I look forward to a scenario when, after Parliament has finished with our annual report, efforts are made to prosecute based on malpractice highlighted by our findings. In five years my office has never received a communication from the attorney general’s office about action being taken against public officials because of what we have uncovered. We have actively sought to engage both with our work, as they are the ones mandated to investigate those who have transgressed. The will to act has to come primarily from these institutions.
On the response to Ebola
The real-time Ebola audit conducted by the ASSL has been praised for highlighting concerns about how government funds were spent. You found that 30% of the funds allocated to dealing with the crisis were either not spent or not issued in accordance with the law. What did you learn from this audit? Has the government acted on its findings?
The major lesson, in hindsight, is that we should have gone in earlier. It was a difficult decision to know whether we should go in, because of the nature of the crisis. What were people going to think if auditors came in and started asking questions rather than helping?
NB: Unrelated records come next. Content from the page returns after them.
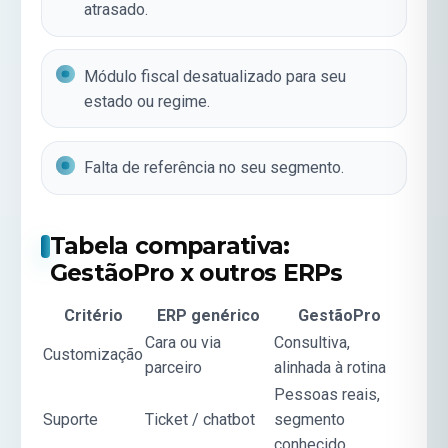
atrasado.
Módulo fiscal desatualizado para seu
estado ou regime.
Falta de referência no seu segmento.
Tabela comparativa:
GestãoPro x outros ERPs
Critério
ERP genérico
GestãoPro
Cara ou via
Consultiva,
Customização
parceiro
alinhada à rotina
Pessoas reais,
Suporte
Ticket / chatbot
segmento
conhecido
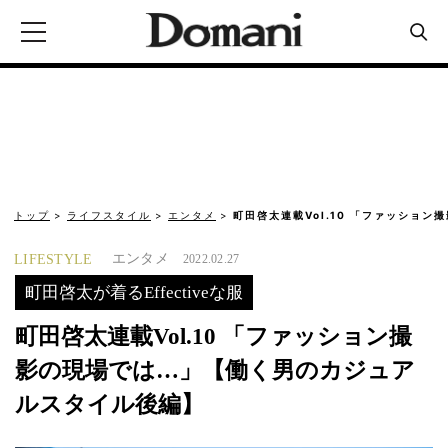
トップ
ライフスタイル
エンタメ
町田啓太連載Vol.10 「ファッション
エンタメ
LIFESTYLE
2022.02.27
町田啓太が着るEffectiveな服
町田啓太連載Vol.10 「ファッション撮
影の現場では…」【働く男のカジュア
ルスタイル後編】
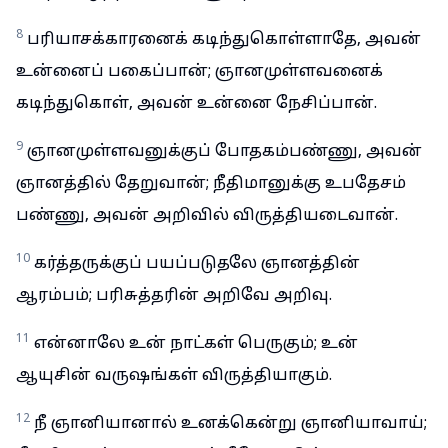
8
பரியாசக்காரனைக் கடிந்துகொள்ளாதே, அவன்
உன்னைப் பகைப்பான்; ஞானமுள்ளவனைக்
கடிந்துகொள், அவன் உன்னை நேசிப்பான்.
9
ஞானமுள்ளவனுக்குப் போதகம்பண்ணு, அவன்
ஞானத்தில் தேறுவான்; நீதிமானுக்கு உபதேசம்
பண்ணு, அவன் அறிவில் விருத்தியடைவான்.
10
கர்த்தருக்குப் பயப்படுதலே ஞானத்தின்
ஆரம்பம்; பரிசுத்தரின் அறிவே அறிவு.
11
என்னாலே உன் நாட்கள் பெருகும்; உன்
ஆயுசின் வருஷங்கள் விருத்தியாகும்.
12
நீ ஞானியானால் உனக்கென்று ஞானியாவாய்;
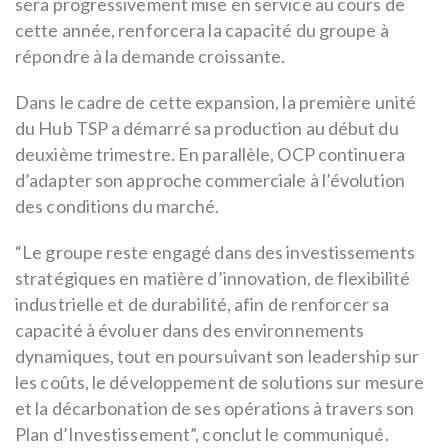
sera progressivement mise en service au cours de
cette année, renforcera la capacité du groupe à
répondre à la demande croissante.
Dans le cadre de cette expansion, la première unité
du Hub TSP a démarré sa production au début du
deuxième trimestre. En parallèle, OCP continuera
d’adapter son approche commerciale à l’évolution
des conditions du marché.
“Le groupe reste engagé dans des investissements
stratégiques en matière d’innovation, de flexibilité
industrielle et de durabilité, afin de renforcer sa
capacité à évoluer dans des environnements
dynamiques, tout en poursuivant son leadership sur
les coûts, le développement de solutions sur mesure
et la décarbonation de ses opérations à travers son
Plan d’Investissement”, conclut le communiqué.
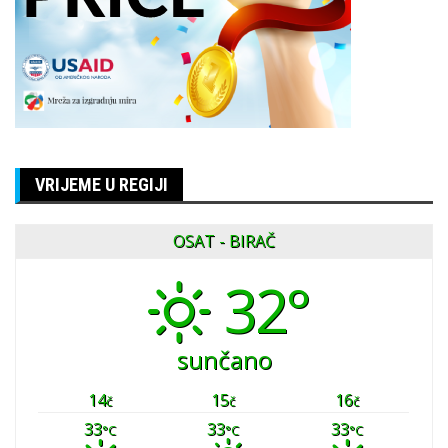
VRIJEME U REGIJI
OSAT - BIRAČ
32°
sunčano
14
15
16
č
č
č
33
33
33
°C
°C
°C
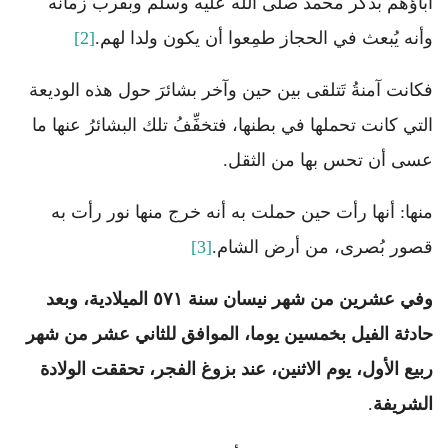
آباؤهم بذكر محمد صلى الله عليه وسلم وبقرب زمانه
وأنه يُبعث في الحجاز طمِعوا أن يكون ولدا لهم.
[2]
فكانت آمنةُ تَتلقى بين حين وآخر بشائرَ حول هذه الوديعة
التي كانت تحملها في بطنها، فتخفِّفُ تلك البشائرُ عنها ما
عسى أن تحس بها من الثقل.
منها: أنها رأت حين حملت به أنه خرج منها نور رأت به
قصور بُصرى، من أرض الشام.
[3]
وفي عشرين من شهر نيسان سنة ٥٧١ الميلادية، وبعد
حادثة الفيل بخمسين يوما، الموافق للثاني عشر من شهر
ربيع الأول، يوم الاثنين، عند بزوغ الفجر، تحققت الولادة
الشريفة
.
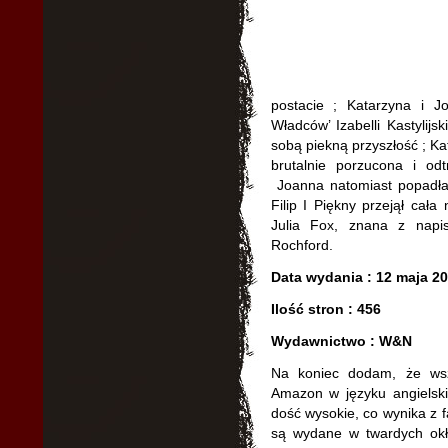
postacie ; Katarzyna i Jo
Władców’ Izabelli Kastylijs
sobą piekną przyszłość ; Ka
brutalnie porzucona i o
Joanna natomiast popadła 
Filip I Piękny przejął cała 
Julia Fox, znana z napis
Rochford.
Data wydania : 12 maja 2
Ilość stron : 456
Wydawnictwo : W&N
Na koniec dodam, że wsz
Amazon w języku angielski
dość wysokie, co wynika z f
są wydane w twardych okł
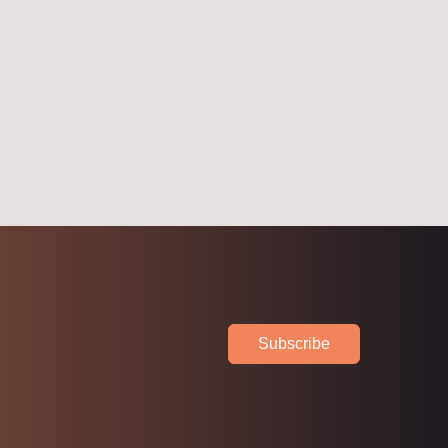
Subscribe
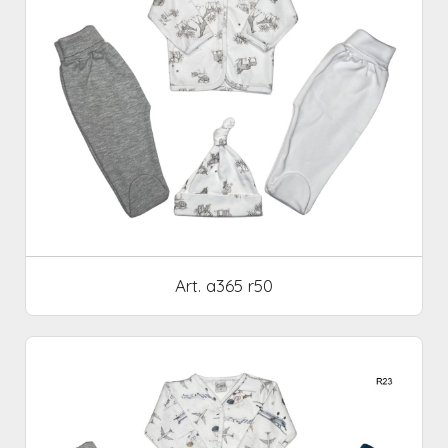
Art. a365 r50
People were dying.
But when we started learning that concerns were being raised about the effectiveness of the response, we decided to act. In simple terms, a real-time audit involves monitoring expenditure and financial processes as and when the activities are taking place. It not only saves the government a lot of money but can quickly stop malpractice before it spirals out of control.
For serious breaches of financial management procedure I would support forcing the individuals responsible to pay back the money. It would send a strong message. But currently this does not happen. People continue to get away with transgressions.
On monitoring aid and investment
Is international donor funding in health, education and infrastructure and large-scale investment projects sufficiently open to scrutiny from the ASSL? Why is this important?
During the Ebola outbreak none of the funds that came in, apart from those that went directly to the government, were subject to the scrutiny of the audit office. When international partners claim they have helped improve the country in key sectors like health and education we would like to be able to verify and validate those claims. This could be done if auditing of these funds was standard practice. At the very least international actors could give us copies of their audits to put in our own reports. More broadly, we do audit World Bank-funded projects and conduct quality assurance on audits done for African Development Bank-funded projects.
We would like to engage in monitoring some of the infrastructure projects being undertaken in Sierra Leone; and also to carry out IT and extractive industry audits. We cannot do everything, however, and it would be difficult, for example, to obtain the contracts and documentation necessary to carry out an audit of Chinese infrastructure projects. We are not shying away from that challenge or any other, but it is important that we do not overstretch ourselves.
On transparency and public engagement
How does the work of the ASSL contribute to improving the awareness of citizens about government initiatives and projects that aim to deliver basic public services for citizens of Sierra Leone? What else could be done to improve engagement with the wider population?
In 2010 our annual report became a public document but it was not until 2012 that it became public knowledge. Take the South African municipal elections in August 2016 as an example. I watched a political rally the weekend before the vote where people were using the findings of the auditor general’s report to hold the municipal authority to account, asking questions about its misuse of funds. It is a great example of how the work of audit offices can push for change even when governments are reluctant to do so.